[Start of Attachment]

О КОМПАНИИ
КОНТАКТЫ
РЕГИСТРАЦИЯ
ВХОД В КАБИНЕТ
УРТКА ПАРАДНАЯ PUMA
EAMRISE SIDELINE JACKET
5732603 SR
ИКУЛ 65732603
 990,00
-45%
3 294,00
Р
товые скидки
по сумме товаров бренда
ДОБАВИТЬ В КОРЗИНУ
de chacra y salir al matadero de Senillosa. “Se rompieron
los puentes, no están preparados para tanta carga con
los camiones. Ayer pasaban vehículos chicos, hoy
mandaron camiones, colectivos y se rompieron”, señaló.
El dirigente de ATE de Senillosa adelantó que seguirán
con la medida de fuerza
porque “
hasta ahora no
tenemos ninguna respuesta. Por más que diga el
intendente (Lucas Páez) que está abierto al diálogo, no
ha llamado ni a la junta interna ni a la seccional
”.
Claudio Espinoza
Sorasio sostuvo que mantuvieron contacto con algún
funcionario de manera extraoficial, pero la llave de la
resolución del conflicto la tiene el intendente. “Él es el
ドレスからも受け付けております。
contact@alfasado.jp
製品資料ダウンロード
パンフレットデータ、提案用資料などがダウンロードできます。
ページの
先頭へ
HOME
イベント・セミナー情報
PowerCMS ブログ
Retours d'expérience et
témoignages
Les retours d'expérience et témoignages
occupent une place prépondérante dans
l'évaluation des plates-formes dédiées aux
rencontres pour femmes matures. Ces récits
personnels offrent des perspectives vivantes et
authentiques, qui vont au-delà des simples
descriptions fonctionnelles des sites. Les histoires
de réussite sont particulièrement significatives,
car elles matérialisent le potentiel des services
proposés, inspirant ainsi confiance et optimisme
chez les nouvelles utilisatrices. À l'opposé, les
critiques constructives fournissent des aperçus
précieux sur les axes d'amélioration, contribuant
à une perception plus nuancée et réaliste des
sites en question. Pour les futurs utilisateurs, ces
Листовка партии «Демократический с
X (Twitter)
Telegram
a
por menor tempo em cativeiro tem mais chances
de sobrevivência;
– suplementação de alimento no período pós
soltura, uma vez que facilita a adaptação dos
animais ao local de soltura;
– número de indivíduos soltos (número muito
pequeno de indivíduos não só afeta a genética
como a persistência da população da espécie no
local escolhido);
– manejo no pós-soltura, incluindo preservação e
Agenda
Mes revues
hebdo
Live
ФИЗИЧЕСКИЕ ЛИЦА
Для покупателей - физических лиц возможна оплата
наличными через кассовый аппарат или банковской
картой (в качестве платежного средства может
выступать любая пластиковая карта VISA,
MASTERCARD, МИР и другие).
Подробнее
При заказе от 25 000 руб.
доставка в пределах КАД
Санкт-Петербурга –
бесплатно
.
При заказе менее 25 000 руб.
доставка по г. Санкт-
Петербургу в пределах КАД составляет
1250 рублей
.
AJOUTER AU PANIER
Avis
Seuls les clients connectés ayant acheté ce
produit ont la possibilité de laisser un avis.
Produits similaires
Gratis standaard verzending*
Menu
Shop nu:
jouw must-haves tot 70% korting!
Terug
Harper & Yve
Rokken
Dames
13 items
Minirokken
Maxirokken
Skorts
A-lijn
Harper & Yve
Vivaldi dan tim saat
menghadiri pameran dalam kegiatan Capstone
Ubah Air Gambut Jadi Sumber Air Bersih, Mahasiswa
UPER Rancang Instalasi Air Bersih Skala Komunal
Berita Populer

[End of Attachment]

◆ Work to be completed
Copy out every line from the material above where the string "доставка" turns up.

◆ Exercise result
доставка в пределах КАД
доставка по г. Санкт-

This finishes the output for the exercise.